Pytorch-lightning: Reproducibility issue.

Created on 25 Jun 2020 · 8Comments · Source: PyTorchLightning/pytorch-lightning

I am a newbee in using pytorch and pytorch-lightning. My code is to classify the "Sequential" MNIST image, where 4 pixels are fed into the LSTM cell for each time step and one image is processed in 28*28/4 time steps. Since I provide a seed by pytorch_lightning.utilities.seed.seed_everything, same result is expected for each training, but I see every different result as below. Could you please help me to revise my code to behave correctly?
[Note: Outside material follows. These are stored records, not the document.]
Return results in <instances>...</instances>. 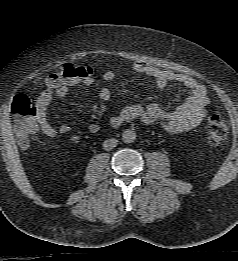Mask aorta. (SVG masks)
I'll return each instance as SVG.
<instances>
[{"mask_svg": "<svg viewBox=\"0 0 238 261\" xmlns=\"http://www.w3.org/2000/svg\"><path fill=\"white\" fill-rule=\"evenodd\" d=\"M135 139L136 133L131 129H127L122 133V140L125 143H132L135 141Z\"/></svg>", "mask_w": 238, "mask_h": 261, "instance_id": "obj_1", "label": "aorta"}]
</instances>
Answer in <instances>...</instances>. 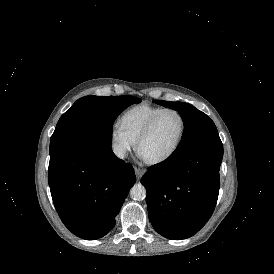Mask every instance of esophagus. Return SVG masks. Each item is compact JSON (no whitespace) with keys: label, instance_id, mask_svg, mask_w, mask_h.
Segmentation results:
<instances>
[{"label":"esophagus","instance_id":"1","mask_svg":"<svg viewBox=\"0 0 274 274\" xmlns=\"http://www.w3.org/2000/svg\"><path fill=\"white\" fill-rule=\"evenodd\" d=\"M134 170H135L136 177L138 179H140L144 175V173H145V170L141 169L139 167H134Z\"/></svg>","mask_w":274,"mask_h":274}]
</instances>
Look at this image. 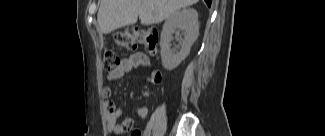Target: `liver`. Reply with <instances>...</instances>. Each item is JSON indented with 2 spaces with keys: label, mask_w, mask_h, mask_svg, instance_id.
Wrapping results in <instances>:
<instances>
[{
  "label": "liver",
  "mask_w": 325,
  "mask_h": 136,
  "mask_svg": "<svg viewBox=\"0 0 325 136\" xmlns=\"http://www.w3.org/2000/svg\"><path fill=\"white\" fill-rule=\"evenodd\" d=\"M198 0H101L97 15L100 31L109 34L141 20L143 25L162 22L181 8Z\"/></svg>",
  "instance_id": "liver-1"
}]
</instances>
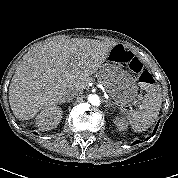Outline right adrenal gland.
Returning a JSON list of instances; mask_svg holds the SVG:
<instances>
[{"instance_id":"1","label":"right adrenal gland","mask_w":178,"mask_h":178,"mask_svg":"<svg viewBox=\"0 0 178 178\" xmlns=\"http://www.w3.org/2000/svg\"><path fill=\"white\" fill-rule=\"evenodd\" d=\"M71 100H72V98L63 99V100L60 102V104H64L65 102L70 103Z\"/></svg>"}]
</instances>
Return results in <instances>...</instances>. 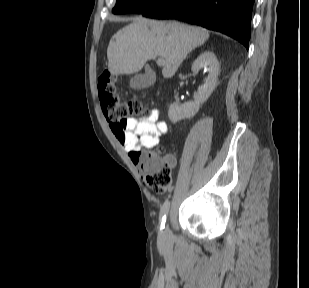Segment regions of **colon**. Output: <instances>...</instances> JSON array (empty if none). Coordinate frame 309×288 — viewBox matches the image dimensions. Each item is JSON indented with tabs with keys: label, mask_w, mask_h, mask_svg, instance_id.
<instances>
[{
	"label": "colon",
	"mask_w": 309,
	"mask_h": 288,
	"mask_svg": "<svg viewBox=\"0 0 309 288\" xmlns=\"http://www.w3.org/2000/svg\"><path fill=\"white\" fill-rule=\"evenodd\" d=\"M97 89L105 117L111 123L124 122L133 115H150V108L137 98L128 101L119 100L117 79L108 70L100 74ZM132 158L149 191L160 193L171 188L173 164L164 154L163 148L138 151L132 155Z\"/></svg>",
	"instance_id": "5ec220e1"
}]
</instances>
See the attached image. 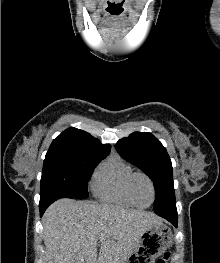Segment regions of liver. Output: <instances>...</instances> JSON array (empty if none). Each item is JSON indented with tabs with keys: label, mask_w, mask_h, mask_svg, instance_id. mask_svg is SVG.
Wrapping results in <instances>:
<instances>
[{
	"label": "liver",
	"mask_w": 220,
	"mask_h": 263,
	"mask_svg": "<svg viewBox=\"0 0 220 263\" xmlns=\"http://www.w3.org/2000/svg\"><path fill=\"white\" fill-rule=\"evenodd\" d=\"M160 222L152 212L59 199L42 218L45 258L47 263H123L141 234Z\"/></svg>",
	"instance_id": "liver-1"
}]
</instances>
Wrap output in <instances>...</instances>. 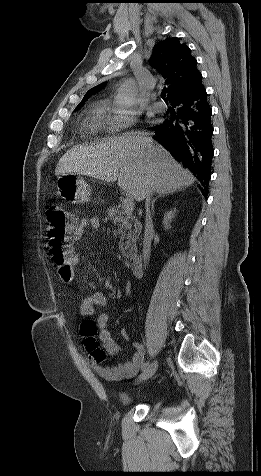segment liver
I'll return each instance as SVG.
<instances>
[{"label":"liver","instance_id":"obj_1","mask_svg":"<svg viewBox=\"0 0 261 476\" xmlns=\"http://www.w3.org/2000/svg\"><path fill=\"white\" fill-rule=\"evenodd\" d=\"M81 174L118 186L136 201H142L144 190L160 194L173 193L195 182L148 132L132 130L100 143L75 147L59 160L55 174Z\"/></svg>","mask_w":261,"mask_h":476}]
</instances>
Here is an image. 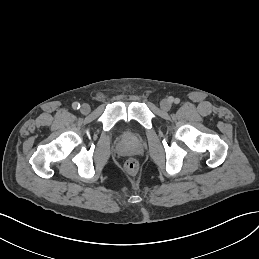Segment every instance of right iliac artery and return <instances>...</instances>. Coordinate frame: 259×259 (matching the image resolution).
Wrapping results in <instances>:
<instances>
[{"instance_id": "obj_1", "label": "right iliac artery", "mask_w": 259, "mask_h": 259, "mask_svg": "<svg viewBox=\"0 0 259 259\" xmlns=\"http://www.w3.org/2000/svg\"><path fill=\"white\" fill-rule=\"evenodd\" d=\"M72 107H73V109H79L80 108V104L78 103V102H74L73 104H72Z\"/></svg>"}]
</instances>
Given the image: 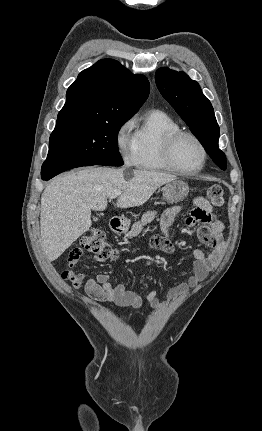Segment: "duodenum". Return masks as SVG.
Here are the masks:
<instances>
[{
    "label": "duodenum",
    "instance_id": "1",
    "mask_svg": "<svg viewBox=\"0 0 262 431\" xmlns=\"http://www.w3.org/2000/svg\"><path fill=\"white\" fill-rule=\"evenodd\" d=\"M110 225L114 232H121L124 227L123 220L118 216H113L110 219Z\"/></svg>",
    "mask_w": 262,
    "mask_h": 431
}]
</instances>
My environment: Linux python 3.7, pytorch 1.5.1, pytorch_lightning 0.8.1

import os
import torch
import pytorch_lightning
import torch.nn as nn
from torch.nn import functional as F
from torch.utils.data import DataLoader, random_split
from torchvision.datasets import MNIST
from torchvision import transforms
from pytorch_lightning.core.lightning import LightningModule
from pytorch_lightning.core.memory import ModelSummary
from pytorch_lightning.metrics.functional import accuracy

pytorch_lightning.utilities.seed.seed_everything(2)

INPUT_SIZE = 4
TIME_STEP = int(28*28/INPUT_SIZE)
HIDDEN_SIZE = 100
NUM_LAYERS = 1
DROPOUT = 0.1 if NUM_LAYERS > 1 else 0
BATCH_SIZE = 128
NUM_WORKERS = 8
LEARNING_RATE = 1e-3
MAX_EPOCHS = 30

class Model(LightningModule):
    def __init__(self, hparams):
        super().__init__()
        self.hparams = hparams        
        self.rnn = nn.LSTM(input_size=self.hparams.input_size,
                           hidden_size=self.hparams.hidden_size,
                           num_layers=self.hparams.num_layers,
                           dropout=self.hparams.dropout,
                           batch_first=True)
        self.fc = nn.Linear(in_features=self.hparams.hidden_size, out_features=10)

    def forward(self, x):
        r_out, _ = self.rnn(x, None)
        return self.fc(r_out[:, -1, :])

    def training_step(self, batch, batch_idx):
        x, y = batch
        y_hat = self(x)
        loss = F.cross_entropy(y_hat, y)
        tensorboard_logs = {'train_loss': loss}
        return {'loss': loss, 'log': tensorboard_logs}

    def validation_step(self, batch, batch_idx):
        x, y = batch
        y_hat = self(x)
        loss = F.cross_entropy(y_hat, y)        
        acc = accuracy(torch.argmax(y_hat, dim=1), batch[1])        
        return {'val_loss': loss, 'val_acc': acc}

    def validation_epoch_end(self, outputs):
        avg_loss = torch.stack([x['val_loss'] for x in outputs]).mean()
        avg_acc = torch.stack([x['val_acc'] for x in outputs]).mean()
        tensorboard_logs = {'val_loss': avg_loss, 'val_acc': avg_acc}
        return {'val_loss': avg_loss, 'log': tensorboard_logs}

    def test_step(self, batch, batch_idx):
        x, y = batch
        y_hat = self(x)
        loss = F.cross_entropy(y_hat, y)
        acc = accuracy(torch.argmax(y_hat, dim=1), batch[1])
        return {'test_loss': loss, 'test_acc': acc}

    def test_epoch_end(self, outputs):
        avg_loss = torch.stack([x['test_loss'] for x in outputs]).mean()
        avg_acc = torch.stack([x['test_acc'] for x in outputs]).mean()
        tensorboard_logs = {'test_loss': avg_loss, 'test_acc': avg_acc}
        return {'test_loss': avg_loss, 'log': tensorboard_logs}

    def prepare_data(self):
        transform = transforms.Compose([transforms.ToTensor(),
                                        transforms.Normalize((0.1307,), (0.3081,)),
                                        transforms.Lambda(lambda x: x.view(-1, self.hparams.input_size))])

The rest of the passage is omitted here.